Kur'an-ı Kerim ve Türkçe Meali Sayfa 460
11. De ki: 'Ben dini yalnız O'na halis kılarak Allah'a ibadet etmekle emrolundum.
12. Ve ben Müslümanların ilki olmakla emrolundum.'
13. De ki: 'Şüphesiz ben, eğer Rabbime karşı gelirsem büyük bir günün azabından korkarım.'
14. De ki: 'Ben dinimi yalnız O'na halis kılarak Allah'a ibadet ediyorum.
15. Artık O'ndan başka dilediğinize ibadet edin.' De ki: 'Gerçekte ziyana uğrayanlar, kıyamet günü kendilerini de ailelerini de ziyana sokanlardır. İyi bilin ki, bu apaçık bir kayıptır.'
16. Onların üstlerinde ateşten tabakalar vardır, altlarında da tabakalar vardır. İşte Allah kullarını bununla korkutuyor. Ey kullarım! Benden sakının.

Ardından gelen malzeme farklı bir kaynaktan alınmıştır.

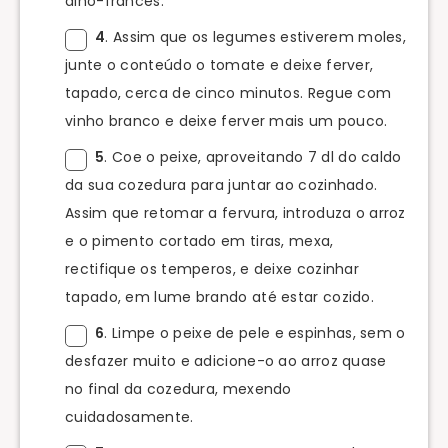
alho-francês.
4
. Assim que os legumes estiverem moles,
junte o conteúdo o tomate e deixe ferver,
tapado, cerca de cinco minutos. Regue com
vinho branco e deixe ferver mais um pouco.
5
. Coe o peixe, aproveitando 7 dl do caldo
da sua cozedura para juntar ao cozinhado.
Assim que retomar a fervura, introduza o arroz
e o pimento cortado em tiras, mexa,
rectifique os temperos, e deixe cozinhar
tapado, em lume brando até estar cozido.
6
. Limpe o peixe de pele e espinhas, sem o
desfazer muito e adicione-o ao arroz quase
no final da cozedura, mexendo
cuidadosamente.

17. Tağut'tan, ona ibadet etmekten sakınıp Allah'a yönelenlere gelince, onlar için müjde vardır. Şu halde kullarımı müjdele!
18. Onlar ki, sözü dinler ve en güzeline uyarlar. İşte onlar Allah'ın kendilerini hidayete erdirdikleridir ve onlar akıl sahipleridir.
19. Hakkında (azab) söz(ü) hak olmuş olanı; ateşte olanı sen mi kurtaracaksın?
20. Buna karşılık yollarını Allah ve kitabı vasıtasıyla bulanlar, öteki dünyada üst üste bina edilmiş, altlarından ırmaklar akan yüksek köşklere sahip olacaklardır. Bu Allah'ın verdiği sözdür, Allah sözünden caymaz.
21. Allah'ın gökten su indirdiğini, onu yerden kaynaklara geçirdiğini, sonra onunla değişik renklerde ekinler çıkardığını görmedin mi? Sonra kurur ve sen onu sararmış halde görürsün. Sonra onu bir çöp haline getirir. Şüphesiz bunda akıl sahipleri için bir öğüt vardır.